Trichet's Bat Cave: ECB Head Ready for Disaster,
It sounds funny when you stop to think about it; Jean-Claude Trichet hiding out in his ECB bunker as the monetary shit hits the fan with his direct line to Ben Bernanke (as if somehow that will save him). Go Bloomberg, and thanks for the laugh this morning:
Thirty-five floors above Frankfurt’s financial district, European Central Bank President Jean-Claude Trichet has transformed his office into a crisis command center.
Sitting at his L-shaped wooden desk, Trichet can punch a button on a white telephone to contact any of the 20 other men and one woman who help him set monetary policy for nations ranging from Germany to Malta. Nearby is a row of six handsets for ECB Executive Board members to use at the first sign of financial trouble. Inside a pocket of Trichet’s charcoal-gray double-breasted suit rests a mobile phone programmed with a speed dial for U.S. Federal Reserve Chairman Ben S. Bernanke. On the other side of the room, below an antique map of Europe, stands a satellite phone he’ll use if everything else fails.
“We utilize all possible and appropriate means of communication,” Trichet, 66, says on a wet June Monday after chairing a board meeting of the bank he has led since 2003. “We have to remain alert permanently; we are in uncharted waters.”
The task of navigating the 16-nation euro region out of recession may require Trichet to abandon his consensus-building ways as he tries to persuade European banks to lend again. His ability to control the fate of what is effectively the world’s second-largest economy is limited compared with the powers held by Bernanke or Alan Greenspan, Bernanke’s predecessor at the Fed.
As far back as 2005, the Frenchman was warning of a looming financial disaster triggered by credit deals that few people understood.
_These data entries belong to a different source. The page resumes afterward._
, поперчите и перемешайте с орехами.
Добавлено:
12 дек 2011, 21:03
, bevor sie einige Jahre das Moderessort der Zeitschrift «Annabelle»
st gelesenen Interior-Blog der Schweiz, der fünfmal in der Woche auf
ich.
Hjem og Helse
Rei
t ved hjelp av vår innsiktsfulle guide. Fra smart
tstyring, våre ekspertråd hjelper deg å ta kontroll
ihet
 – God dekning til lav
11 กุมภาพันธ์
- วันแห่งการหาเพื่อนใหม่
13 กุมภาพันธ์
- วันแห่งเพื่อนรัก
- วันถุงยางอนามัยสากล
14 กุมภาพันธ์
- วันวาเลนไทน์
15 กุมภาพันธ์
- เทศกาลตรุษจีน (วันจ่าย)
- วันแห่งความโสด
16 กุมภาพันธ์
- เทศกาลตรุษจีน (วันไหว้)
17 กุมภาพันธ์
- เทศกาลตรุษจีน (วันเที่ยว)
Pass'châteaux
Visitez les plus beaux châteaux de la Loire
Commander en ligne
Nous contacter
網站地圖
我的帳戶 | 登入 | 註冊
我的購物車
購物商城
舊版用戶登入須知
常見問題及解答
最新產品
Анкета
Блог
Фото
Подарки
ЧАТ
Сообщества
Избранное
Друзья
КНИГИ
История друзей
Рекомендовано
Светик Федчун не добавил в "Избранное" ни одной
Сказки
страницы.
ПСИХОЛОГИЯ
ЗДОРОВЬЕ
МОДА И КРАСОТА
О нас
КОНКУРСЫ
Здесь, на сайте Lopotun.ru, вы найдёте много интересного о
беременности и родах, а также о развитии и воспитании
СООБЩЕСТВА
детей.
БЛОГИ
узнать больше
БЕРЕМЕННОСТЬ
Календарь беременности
His concerns were dismissed by bankers convinced that the mania for cheap cash carried little risk.
FT claims Trichet is practically skipping around Jackson Hole this weekend as Ben Bernanke bemoans the recovery everyone is still waiting for proof of and frankly that is entertainment in and of itself:
To the surprise of many, Germany and France, the eurozone’s two largest economies, have emerged from recession before the US. Gross domestic product rose in both countries by 0.3 per cent in the second quarter, compared with the previous three months, according to data last week.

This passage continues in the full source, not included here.